Ecological Archives E096-253-A2

Nicholas A. Pardikes, Arthur M. Shapiro, Lee A. Dyer, and Matthew L. Forister. 2015. Global weather and local butterflies: variable responses to a large-scale climate pattern along an elevational gradient. Ecology 96:28912901.

Appendix B. Supplementary figures, including relationships between butterfly abundance and maximum and minimum temperatures, site and species-specific responses to ENSO-derived SSTA for the remaining 22-species not shown in Fig. 3, and relationships between SSTA and local weather (i.e., precipitation, maximum and minimum temperature).


Fig.
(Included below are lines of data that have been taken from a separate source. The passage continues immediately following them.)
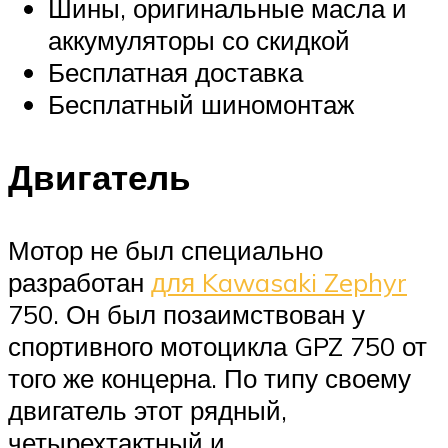
Шины, оригинальные масла и
аккумуляторы со скидкой
Бесплатная доставка
Бесплатный шиномонтаж
Двигатель
Мотор не был специально
разработан
для Kawasaki Zephyr
750. Он был позаимствован у
спортивного мотоцикла GPZ 750 от
того же концерна. По типу своему
двигатель этот рядный,
четырехтактный и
B1. Odds ratios and standard errors for Maximum Temperature and Minimum Temperature variables included in Models 1–3 from Table 1. Numbers represent the results from each corresponding model. Odds ratios greater than one signify an increase in the probability of attaining an additional positive sighting with each unit increase in z-standardized annual maximum and minimum temperatures. A significant effect on the abundance of butterflies is indicated with an asterisk (*=P<0.05). (1) Each analysis contained identical fixed and random effects, but were performed with different subsets of the data. All Data represents the outcomes from the entire data set (n = 6440). The resident analysis contained 4646 observations, while non-resident data contained 1794 observations. Mountains and Valley analyses had the same number of observations (n = 3220). (2) Results for each site along the elevational gradient. Sites on the y-axis are oriented from lowest (Suisun Marsh) to highest (Castle Peak) elevation. (3) Similar to Figure 2, species in both figures are ordered from highest to lowest SSTA odds ratio.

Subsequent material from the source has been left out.